3. Il reste qu’en l’espèce, la question était indépendante des registres de l’état civil puisqu’elle concernait la possibilité de participer à des courses cyclistes et dépendait dès lors des règles de l’Union cycliste internationale.
Les principaux faits
4. Pour l’année 2019, la cycliste demanderesse s’était vu délivrer une licence dans la catégorie « femmes Master » par une fédération cycliste francophone belge se rattachant à l’Union cycliste internationale, lui permettant de participer aux courses de cette catégorie durant l’année en question.
Le 1er mars 2020, un nouveau chapitre avait été inséré dans le règlement par l’Union cycliste internationale à propos des « règles d’éligibilité pour les athlètes transgenres », avec application à l’ensemble des fédérations cyclistes y adhérant. Parmi ces règles, figuraient une série d’exigences relatives aux taux maximaux de testostérone à respecter pendant un certain laps de temps notamment.
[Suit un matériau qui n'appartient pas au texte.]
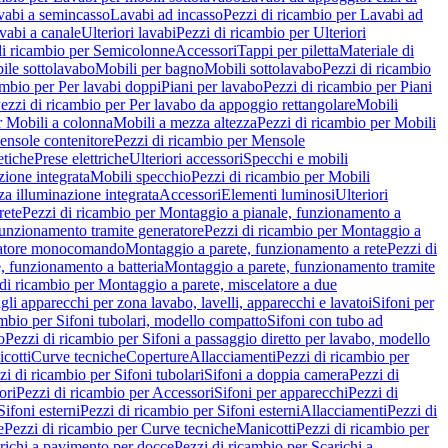
vabi a semincasso
Lavabi ad incasso
Pezzi di ricambio per Lavabi ad
vabi a canale
Ulteriori lavabi
Pezzi di ricambio per Ulteriori
di ricambio per Semicolonne
Accessori
Tappi per piletta
Materiale di
ile sottolavabo
Mobili per bagno
Mobili sottolavabo
Pezzi di ricambio
ambio per Per lavabi doppi
Piani per lavabo
Pezzi di ricambio per Piani
ezzi di ricambio per Per lavabo da appoggio rettangolare
Mobili
r Mobili a colonna
Mobili a mezza altezza
Pezzi di ricambio per Mobili
nsole contenitore
Pezzi di ricambio per Mensole
tiche
Prese elettriche
Ulteriori accessori
Specchi e mobili
zione integrata
Mobili specchio
Pezzi di ricambio per Mobili
za illuminazione integrata
Accessori
Elementi luminosi
Ulteriori
rete
Pezzi di ricambio per Montaggio a pianale, funzionamento a
funzionamento tramite generatore
Pezzi di ricambio per Montaggio a
elatore monocomando
Montaggio a parete, funzionamento a rete
Pezzi di
, funzionamento a batteria
Montaggio a parete, funzionamento tramite
di ricambio per Montaggio a parete, miscelatore a due
gli apparecchi per zona lavabo, lavelli, apparecchi e lavatoi
Sifoni per
ambio per Sifoni tubolari, modello compatto
Sifoni con tubo ad
o
Pezzi di ricambio per Sifoni a passaggio diretto per lavabo, modello
cotti
Curve tecniche
Coperture
Allacciamenti
Pezzi di ricambio per
zi di ricambio per Sifoni tubolari
Sifoni a doppia camera
Pezzi di
ori
Pezzi di ricambio per Accessori
Sifoni per apparecchi
Pezzi di
Sifoni esterni
Pezzi di ricambio per Sifoni esterni
Allacciamenti
Pezzi di
e
Pezzi di ricambio per Curve tecniche
Manicotti
Pezzi di ricambio per
richi a pavimento per docce
Pezzi di ricambio per Scarichi a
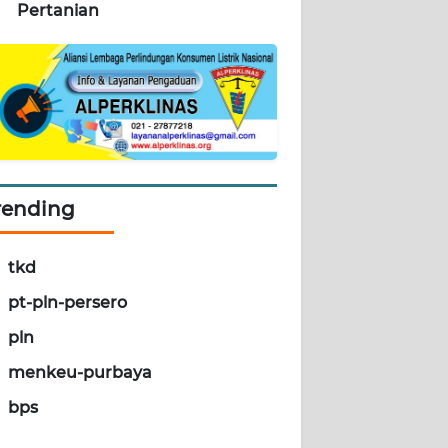
Pertanian
rending
tkd
pt-pln-persero
pln
menkeu-purbaya
bps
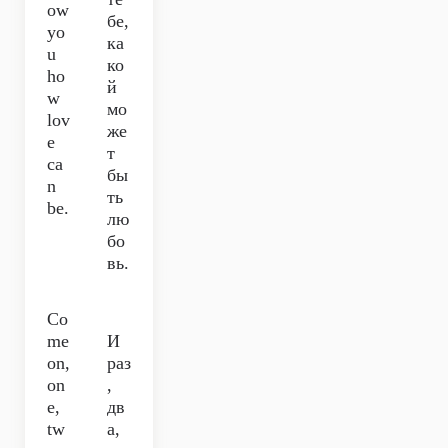
ow
бе,
yo
ка
u
ко
ho
й
w
мо
lov
же
e
т
ca
бы
n
ть
be.
лю
бо
вь.
Co
me
И
on,
раз
on
,
e,
дв
tw
а,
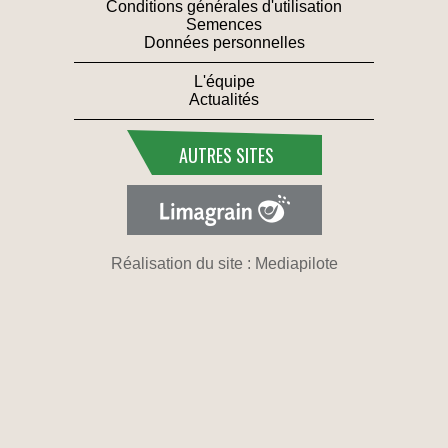
Conditions générales d'utilisation
Semences
Données personnelles
L'équipe
Actualités
AUTRES SITES
Réalisation du site : Mediapilote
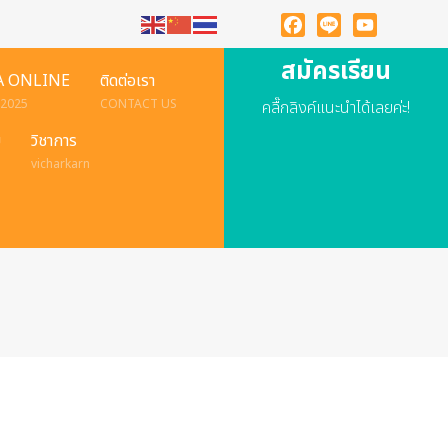
Facebook
Line
YouTube
สมัครเรียน
A ONLINE
ติดต่อเรา
 2025
CONTACT US
คลื๊กลิงค์แนะนำได้เลยค่ะ!
ย
วิชาการ
vicharkarn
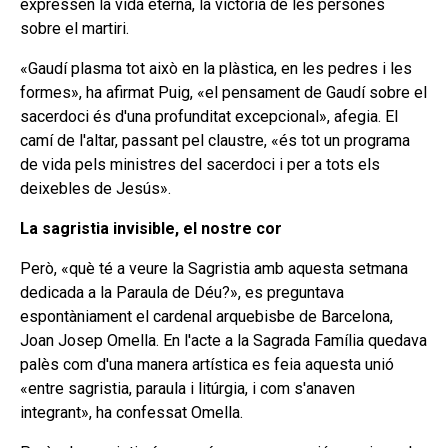
expressen la vida eterna, la victòria de les persones
sobre el martiri.
«Gaudí plasma tot això en la plàstica, en les pedres i les
formes», ha afirmat Puig, «el pensament de Gaudí sobre el
sacerdoci és d'una profunditat excepcional», afegia. El
camí de l'altar, passant pel claustre, «és tot un programa
de vida pels ministres del sacerdoci i per a tots els
deixebles de Jesús».
La sagristia invisible, el nostre cor
Però, «què té a veure la Sagristia amb aquesta setmana
dedicada a la Paraula de Déu?», es preguntava
espontàniament el cardenal arquebisbe de Barcelona,
Joan Josep Omella. En l'acte a la Sagrada Família quedava
palès com d'una manera artística es feia aquesta unió
«entre sagristia, paraula i litúrgia, i com s'anaven
integrant», ha confessat Omella.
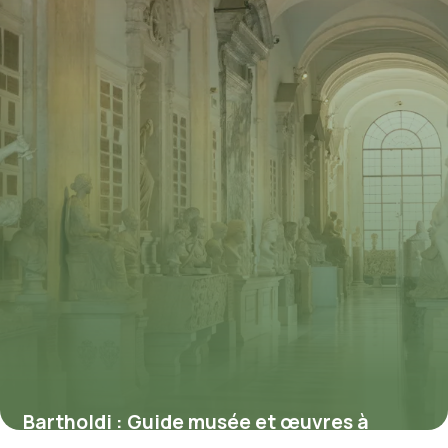
Bartholdi : Guide musée et œuvres à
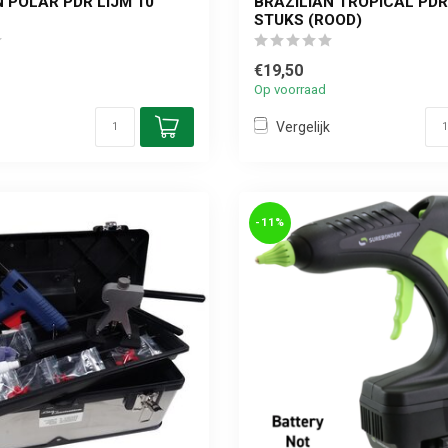
N POLAR PDR LIJM 10
BRAZILIAN TROPICAL PDR
STUKS (ROOD)
€19,50
Op voorraad
Vergelijk
-11%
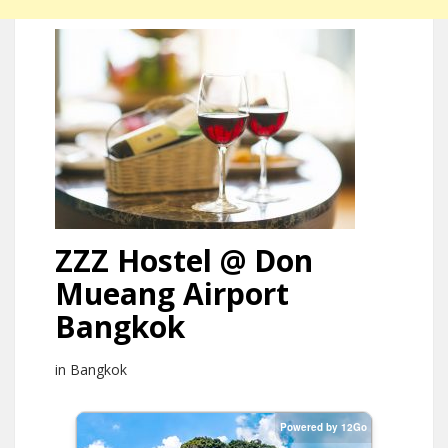
ZZZ Hostel @ Don
Mueang Airport
Bangkok
in Bangkok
L’intéressée s’était ensuite vu délivrer une licence « dames Elites » pour les années 2022 et 2023.
5. Le 29 avril 2023, elle participa à une course « Gran fondo » ? à laquelle elle termina deuxième et se qualifia pour le championnat mondial « Gran fondo » de 2023.
Le 3 mai 2023, elle fut contactée par la direction de l’union cycliste concernée ? à laquelle elle envoya l’ensemble des documents dont elle disposait pour prouver l’adéquation de son taux de testostérone avec le règlement.
Néanmoins, entretemps, les règles ont à nouveau été modifiées au niveau international et, depuis le 17 juillet 2023, il est exigé que la personne ait entamé sa transition avant sa puberté pour pouvoir participer à une compétition dans la catégorie féminine, en plus de la preuve d’un taux de testostérone inférieur à 2,5 nmol/L.
L’intéressée se vit délivrer une licence « dames Elites » pour l’année 2024 ? mais cette licence lui fut ensuite retirée en raison du commencement trop tardif de sa transition par rapport aux règles désormais en vigueur.
La cycliste introduisit alors une action en cessation contre ce retrait de licence devant le Tribunal de première instance francophone de Bruxelles.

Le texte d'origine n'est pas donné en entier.